Pelakunya adalah Renta, anak laki-laki yang sebelumnya sedang tertidur, tapi kini sudah berada di dekat jendela.
Lune terdorong keluar jendela bersama dengan suara kaca yang pecah.
Baik Lune maupun Renta, keduanya adalah praktisi Psi, sebuah teknik yang memungkinkan untuk mengendalikan tenaga tak terlihat atau lebih umum disebut Telekinesis.
Teknik itu yang mendorong Lune, dan teknik itu juga yang membuat Lune bisa mendarat dengan aman.
Lune bersiap melompat kembali ke lantai dua, tempat dimana Renta berada.
"Renta, kau---"
"Jangan kemari."
Renta menunjukkan dirinya di jendela dan berteriak cukup keras untuk membuat Lune terkejut.
Renta bukanlah tipe yang pemarah, tapi pertama kali setelah dua tahun Lune mengenalnya, yang mungkin untuk terakhir kalinya, Lune melihat Renta marah.
"Kumohon, Lune-san. Setidaknya terima permintaan egoisku kali ini saja."
Lengan hijau mencengkram leher Renta, namun ia tidak memedulikannya.
"Aku ini ya, Lune-san, aku ingin Lune-san untuk... tetap hidup."
Sambil tersenyum, Renta kemudian menggunakan Telekinesis untuk meledakkan Zombie yang sedang menangkapnya.
"Bodoh, jangan, Renta!"
Teriakan Lune sedikit terlambat.
Hal terseram dalam Poison Zombie adalah, ketika mereka dibunuh, mereka akan mengeluarkan semua gas beracun dalam tubuh mereka sekaligus.

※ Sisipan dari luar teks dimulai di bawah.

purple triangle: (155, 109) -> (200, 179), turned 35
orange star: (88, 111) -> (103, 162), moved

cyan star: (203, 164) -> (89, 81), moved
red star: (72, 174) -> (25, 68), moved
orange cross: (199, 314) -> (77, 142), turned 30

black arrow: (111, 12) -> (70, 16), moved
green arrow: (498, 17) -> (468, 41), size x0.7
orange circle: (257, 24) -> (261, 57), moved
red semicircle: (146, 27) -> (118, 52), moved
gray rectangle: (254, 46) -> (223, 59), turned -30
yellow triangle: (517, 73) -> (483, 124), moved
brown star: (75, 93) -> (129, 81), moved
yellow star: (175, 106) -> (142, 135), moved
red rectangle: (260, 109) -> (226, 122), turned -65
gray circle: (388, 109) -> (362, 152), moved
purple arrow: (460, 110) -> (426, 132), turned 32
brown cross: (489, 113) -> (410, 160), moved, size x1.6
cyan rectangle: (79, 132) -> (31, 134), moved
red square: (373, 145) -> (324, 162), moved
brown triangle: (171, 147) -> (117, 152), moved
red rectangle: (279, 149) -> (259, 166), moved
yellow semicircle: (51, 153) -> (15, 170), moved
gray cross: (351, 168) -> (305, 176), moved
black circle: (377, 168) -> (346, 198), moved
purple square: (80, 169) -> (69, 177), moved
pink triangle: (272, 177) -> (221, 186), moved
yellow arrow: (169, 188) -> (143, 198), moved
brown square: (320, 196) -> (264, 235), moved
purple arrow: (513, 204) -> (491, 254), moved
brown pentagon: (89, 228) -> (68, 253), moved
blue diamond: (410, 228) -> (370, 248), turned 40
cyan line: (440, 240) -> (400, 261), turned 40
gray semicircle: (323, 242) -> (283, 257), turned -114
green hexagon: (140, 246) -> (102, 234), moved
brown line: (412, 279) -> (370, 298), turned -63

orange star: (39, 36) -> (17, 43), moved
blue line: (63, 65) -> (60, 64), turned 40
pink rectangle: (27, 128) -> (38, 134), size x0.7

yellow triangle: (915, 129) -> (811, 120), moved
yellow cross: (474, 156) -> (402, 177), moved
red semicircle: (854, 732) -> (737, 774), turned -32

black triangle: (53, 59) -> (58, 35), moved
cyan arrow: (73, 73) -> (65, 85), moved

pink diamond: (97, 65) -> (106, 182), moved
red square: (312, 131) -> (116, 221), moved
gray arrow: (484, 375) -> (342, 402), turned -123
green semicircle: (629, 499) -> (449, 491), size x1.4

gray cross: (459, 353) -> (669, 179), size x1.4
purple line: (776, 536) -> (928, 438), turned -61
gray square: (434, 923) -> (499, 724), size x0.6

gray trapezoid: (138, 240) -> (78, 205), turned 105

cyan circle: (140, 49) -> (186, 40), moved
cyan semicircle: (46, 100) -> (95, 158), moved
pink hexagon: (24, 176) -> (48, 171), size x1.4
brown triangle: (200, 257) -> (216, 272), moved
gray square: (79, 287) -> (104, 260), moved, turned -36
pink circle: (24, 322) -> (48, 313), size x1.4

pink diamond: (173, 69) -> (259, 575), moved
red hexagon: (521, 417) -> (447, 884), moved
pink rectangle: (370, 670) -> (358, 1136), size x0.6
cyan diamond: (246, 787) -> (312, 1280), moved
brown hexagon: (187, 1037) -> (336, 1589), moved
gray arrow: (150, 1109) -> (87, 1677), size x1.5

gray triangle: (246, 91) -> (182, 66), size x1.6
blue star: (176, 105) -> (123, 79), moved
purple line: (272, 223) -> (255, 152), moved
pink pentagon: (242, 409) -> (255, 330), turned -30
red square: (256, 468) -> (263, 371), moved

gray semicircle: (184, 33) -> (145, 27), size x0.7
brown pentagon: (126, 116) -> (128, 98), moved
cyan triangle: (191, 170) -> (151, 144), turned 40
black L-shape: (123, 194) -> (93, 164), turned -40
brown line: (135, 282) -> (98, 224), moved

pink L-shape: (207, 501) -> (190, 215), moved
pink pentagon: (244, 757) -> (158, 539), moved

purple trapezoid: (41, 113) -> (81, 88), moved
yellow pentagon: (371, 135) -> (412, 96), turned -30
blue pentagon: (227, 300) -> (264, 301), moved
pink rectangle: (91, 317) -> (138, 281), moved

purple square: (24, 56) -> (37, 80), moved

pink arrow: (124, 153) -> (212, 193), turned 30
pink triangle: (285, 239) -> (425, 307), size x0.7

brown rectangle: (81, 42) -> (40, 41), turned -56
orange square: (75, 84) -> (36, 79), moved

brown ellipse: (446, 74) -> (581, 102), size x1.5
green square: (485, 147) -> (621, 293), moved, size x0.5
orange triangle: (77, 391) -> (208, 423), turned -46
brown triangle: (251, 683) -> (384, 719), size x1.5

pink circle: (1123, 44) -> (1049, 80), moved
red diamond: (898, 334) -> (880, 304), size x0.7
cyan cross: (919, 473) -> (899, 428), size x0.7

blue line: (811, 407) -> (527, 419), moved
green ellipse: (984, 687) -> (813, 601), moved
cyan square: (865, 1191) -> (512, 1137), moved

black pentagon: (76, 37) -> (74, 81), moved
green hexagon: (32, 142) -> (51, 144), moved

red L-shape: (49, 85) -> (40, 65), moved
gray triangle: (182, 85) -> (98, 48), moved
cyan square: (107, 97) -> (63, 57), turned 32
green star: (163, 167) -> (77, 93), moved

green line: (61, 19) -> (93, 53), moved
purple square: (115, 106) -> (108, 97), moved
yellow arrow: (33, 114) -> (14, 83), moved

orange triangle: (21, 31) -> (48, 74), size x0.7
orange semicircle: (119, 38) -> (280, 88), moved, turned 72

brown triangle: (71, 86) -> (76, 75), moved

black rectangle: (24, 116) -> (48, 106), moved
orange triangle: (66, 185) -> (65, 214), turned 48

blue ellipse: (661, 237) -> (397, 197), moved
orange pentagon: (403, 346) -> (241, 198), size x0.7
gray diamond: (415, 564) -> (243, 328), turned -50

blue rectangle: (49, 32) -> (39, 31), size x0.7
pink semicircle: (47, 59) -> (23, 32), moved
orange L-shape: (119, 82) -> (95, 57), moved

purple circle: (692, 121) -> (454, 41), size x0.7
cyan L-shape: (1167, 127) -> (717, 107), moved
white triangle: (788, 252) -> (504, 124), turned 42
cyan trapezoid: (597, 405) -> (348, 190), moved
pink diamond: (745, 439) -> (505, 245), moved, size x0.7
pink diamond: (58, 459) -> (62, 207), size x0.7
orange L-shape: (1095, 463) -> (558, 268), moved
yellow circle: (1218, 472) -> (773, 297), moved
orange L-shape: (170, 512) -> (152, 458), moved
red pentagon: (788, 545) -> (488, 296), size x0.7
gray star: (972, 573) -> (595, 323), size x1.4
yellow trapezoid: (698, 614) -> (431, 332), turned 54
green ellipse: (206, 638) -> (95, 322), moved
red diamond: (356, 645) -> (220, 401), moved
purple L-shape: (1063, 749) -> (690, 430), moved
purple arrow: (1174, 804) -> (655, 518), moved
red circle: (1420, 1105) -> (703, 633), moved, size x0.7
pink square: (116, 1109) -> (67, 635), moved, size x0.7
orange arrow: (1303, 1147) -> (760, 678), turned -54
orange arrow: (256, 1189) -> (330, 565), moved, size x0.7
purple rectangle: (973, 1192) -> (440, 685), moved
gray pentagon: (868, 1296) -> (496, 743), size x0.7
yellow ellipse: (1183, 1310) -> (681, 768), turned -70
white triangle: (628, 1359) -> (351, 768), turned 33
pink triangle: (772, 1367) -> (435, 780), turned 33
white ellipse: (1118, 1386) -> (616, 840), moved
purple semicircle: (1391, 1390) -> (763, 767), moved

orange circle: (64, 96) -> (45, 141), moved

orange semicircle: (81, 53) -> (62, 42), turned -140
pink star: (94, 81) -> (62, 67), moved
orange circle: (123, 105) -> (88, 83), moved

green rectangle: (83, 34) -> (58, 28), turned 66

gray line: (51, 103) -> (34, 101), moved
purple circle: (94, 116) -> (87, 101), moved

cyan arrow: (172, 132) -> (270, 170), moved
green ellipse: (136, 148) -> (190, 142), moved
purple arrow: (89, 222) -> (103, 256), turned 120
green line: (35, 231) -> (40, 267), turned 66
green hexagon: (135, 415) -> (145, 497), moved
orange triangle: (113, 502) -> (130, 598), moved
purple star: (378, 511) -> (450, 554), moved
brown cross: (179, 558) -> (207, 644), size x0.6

Lune menutup kedua mulutnya dan berteriak sekuat tenaga.
Dia tidak ingin menarik perhatian zombie kearahnya dan membuat pengorbanan Renta sia-sia.
Tapi gadis itu tidak bisa membendung perasaannya lagi.
"Uuu... hic..."
Sebuah tangisan tanpa suara bergema di halaman sekolah.